Rajah swept his tail in a wide arc across the floor until it came to rest against my thigh. I held it, thinking of all the times I'd given him bottles of warmed goat's milk in the middle of the night back when he'd been a kitten and Louis Roth my husband, and since it was a memory that made me feel maudlin I was glad to be there, at that very moment, with my baby tiger. Dreamy, I felt, and disconnected, like maybe I didn't understand why fear had to be such a big part of being alive. Without really understanding why, I reached out and took one of Rajah's big paws and petted it, saying, "It's all right, Rajah. It's all right. I don't know how I'll do it but I swear your retirement won't be spent in this awful old cage." I turned his paw over, and ran my fingers over the pebbly underpadding. Doing so made me feel tingly and warm. Again, without really thinking, I found the spot between the pads that makes a tigers' claws pop out, and I pushed with both thumbs. They came into view, not so much popping into sight, but rising slowly, like they were being inflated. They'd grown jagged and sharp, and I swore as soon as I was able I'd give myself a few hours with Rajah to groom his coat and file his nails and clean his teeth. It was a crime the way I'd been treating Rajah, it really was, especially considering all we'd been through. I noticed I was breathing a little better, just being with Rajah, and I placed the inside of my forearm against the tips of his claws, the sharp curving points making an impression in skin.
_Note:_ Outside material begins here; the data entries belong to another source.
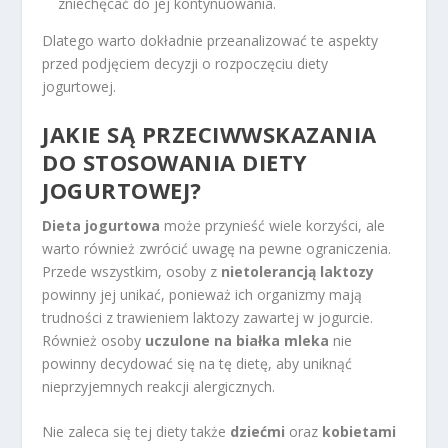
zniechęcać do jej kontynuowania.
Dlatego warto dokładnie przeanalizować te aspekty
przed podjęciem decyzji o rozpoczęciu diety
jogurtowej.
JAKIE SĄ PRZECIWWSKAZANIA
DO STOSOWANIA DIETY
JOGURTOWEJ?
Dieta jogurtowa
może przynieść wiele korzyści, ale
warto również zwrócić uwagę na pewne ograniczenia.
Przede wszystkim, osoby z
nietolerancją laktozy
powinny jej unikać, ponieważ ich organizmy mają
trudności z trawieniem laktozy zawartej w jogurcie.
Również osoby
uczulone na białka mleka
nie
powinny decydować się na tę dietę, aby uniknąć
nieprzyjemnych reakcji alergicznych.
Nie zaleca się tej diety także
dziećmi
oraz
kobietami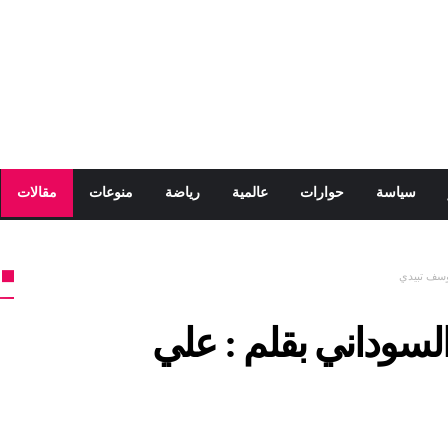
سياسة
حوارات
عالمية
رياضة
منوعات
مقالات
وسف تبيدي
سوداني بقلم : علي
I pulled, opening up the first layer and leaving three straight, bubbling red shallow furrows. As I did, I sighed. It felt wonderful, all that pressure in my chest releasing
, a fine mist puffing from the openings in my arm and sifting through the steel arena bars.
A minute went by, with me just watching the blood seep to the surface of my arm, when I popped out of my trance. My head jerked from side to side, to see if anybody had noticed, and a keen embarrassment set in. I unrolled my sleeve and held the material to the three red lines on my arm. Every time I pulled the sleeve away, the wounds looked like they'd stopped bleeding, but then after a few seconds blood would start rising to the surface and I'd have to clamp the material of my blouse to the skin again. It grew sticky and orange in spots, though after a bit the flow was more or less staunched. I fast-walked back to our Pullman suite and applied some carbol and when the whole thing was clean and not bleeding at all I changed my blouse, throwing the other away so there wouldn't be any evidence.